There are many genetic roads that lead to prostate cancer; many genes that can malfunction and throw off the body’s normal safety mechanisms that either keep cancer from starting at all or, once it starts, from getting worse and spreading. Some of these genes, such as BRCA1 and BRCA2, you may have heard of. Mutations in these genes make women more susceptible to breast or ovarian cancer, and men more vulnerable to prostate cancer. Others are not so famous, and are confusing for most of us to keep track of, because they all have alphabet-soup names.
Some genes are regulated by male hormones such as testosterone; others work like Miracle Gro – they make cancer cells thrive. The very worst work like lighter fluid, with cancer as the match; some of them knock out more helpful genes that function as fire retardant. Some genes, not particularly bad on their own, fuse together to make a genetic marriage from hell, and allow prostate cancer to spread.
What scientists didn’t realize was that the genes that do all this damage are not the same in everybody. Some genes only target black men.
In a landmark paper published in September 2015 in the Journal of Clinical Oncology, Schaeffer, Yamoah and colleagues identified a lethal half-dozen genes that seem to discriminate against men of African descent. The worst of them is called NKX3-1, and the exciting promise of these findings is that it will almost certainly be possible to develop a quick test to find out whether men have this bad gene – during regular prostate cancer screening, or even years before they develop prostate cancer.
What Yamoah, Schaeffer and colleagues have proven indisputably is that the molecular landscape of prostate cancer in men of African Ancestry is different. This also means that the molecular biomarkers that have shown promise in Caucasian men may not be that helpful in black men, because their molecular subtypes – basically, their particular set of genetic risks – are different.

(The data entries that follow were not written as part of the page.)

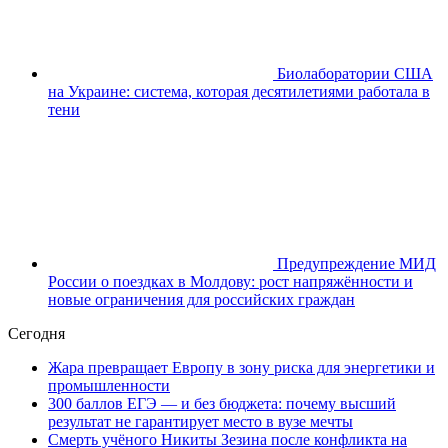
Биолаборатории США
на Украине: система, которая десятилетиями работала в
тени
Предупреждение МИД
России о поездках в Молдову: рост напряжённости и
новые ограничения для российских граждан
Сегодня
Жара превращает Европу в зону риска для энергетики и
промышленности
300 баллов ЕГЭ — и без бюджета: почему высший
результат не гарантирует место в вузе мечты
Смерть учёного Никиты Зезина после конфликта на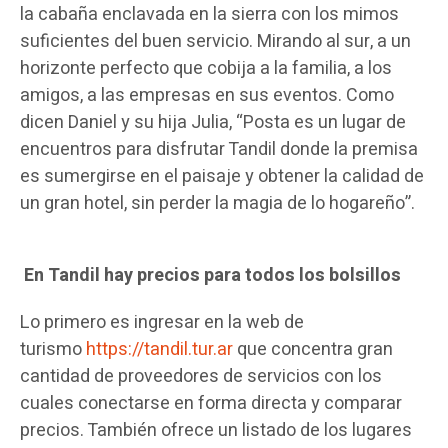
la cabaña enclavada en la sierra con los mimos
suficientes del buen servicio. Mirando al sur, a un
horizonte perfecto que cobija a la familia, a los
amigos, a las empresas en sus eventos. Como
dicen Daniel y su hija Julia, “Posta es un lugar de
encuentros para disfrutar Tandil donde la premisa
es sumergirse en el paisaje y obtener la calidad de
un gran hotel, sin perder la magia de lo hogareño”.
En Tandil hay precios para todos los bolsillos
Lo primero es ingresar en la web de
turismo
https://tandil.tur.ar
que concentra gran
cantidad de proveedores de servicios con los
cuales conectarse en forma directa y comparar
precios. También ofrece un listado de los lugares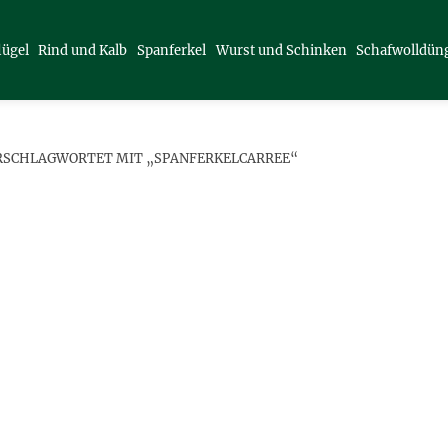
lügel
Rind und Kalb
Spanferkel
Wurst und Schinken
Schafwolldün
RSCHLAGWORTET MIT „SPANFERKELCARREE“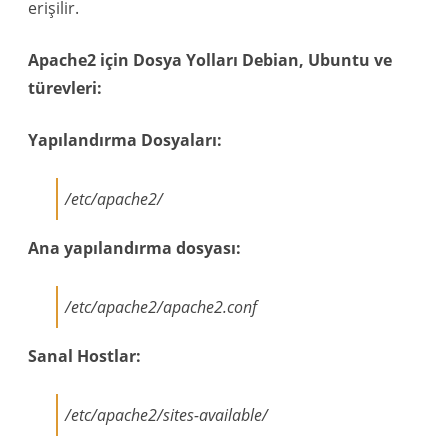
erişilir.
Apache2 için Dosya Yolları Debian, Ubuntu ve
türevleri:
Yapılandırma Dosyaları:
/etc/apache2/
Ana yapılandırma dosyası:
/etc/apache2/apache2.conf
Sanal Hostlar:
/etc/apache2/sites-available/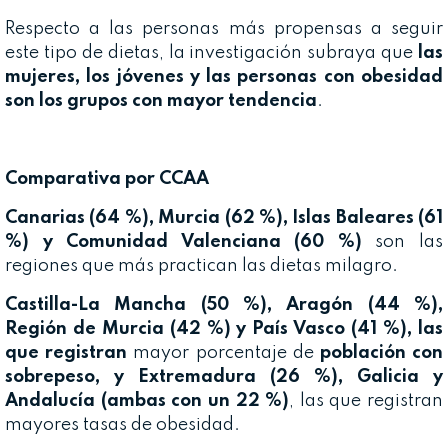
Respecto a las personas más propensas a seguir
este tipo de dietas, la investigación subraya que
las
mujeres, los jóvenes y las personas con obesidad
son los grupos con mayor tendencia
.
Comparativa por CCAA
Canarias (64 %), Murcia (62 %), Islas Baleares (61
%) y Comunidad Valenciana (60 %)
son las
regiones que más practican las dietas milagro.
Castilla-La Mancha (50 %), Aragón (44 %),
Región de Murcia (42 %) y País Vasco (41 %), las
que registran
mayor porcentaje de
población con
sobrepeso, y Extremadura (26 %), Galicia y
Andalucía (ambas con un 22 %)
, las que registran
mayores tasas de obesidad.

“We have also identified subpopulations of African-American men who actually have an even higher risk of aggressive cancer.” This finding is very important: the scientists have discovered that having ancestors who came from Africa is one thing; where they came from in Africa is another. There are significant variations in prostate cancer in black men. “It turns out that the most aggressive prostate cancers come from West Africa, Jamaica, and the Bahamas.”
Many studies looking at the genetics of prostate cancer have never looked at the genetics of African ancestry. This means that in prostate cancer, genetics matter, race matters – but where your ancestors came from, and how much of that genetic material you have, really matters.
Note: Some men who consider themselves white have African ancestry somewhere in their past, too – which means they are at risk of having these same genes that make them more susceptible to prostate cancer, and to having an aggressive form of the disease. This is why it is important to know your family history.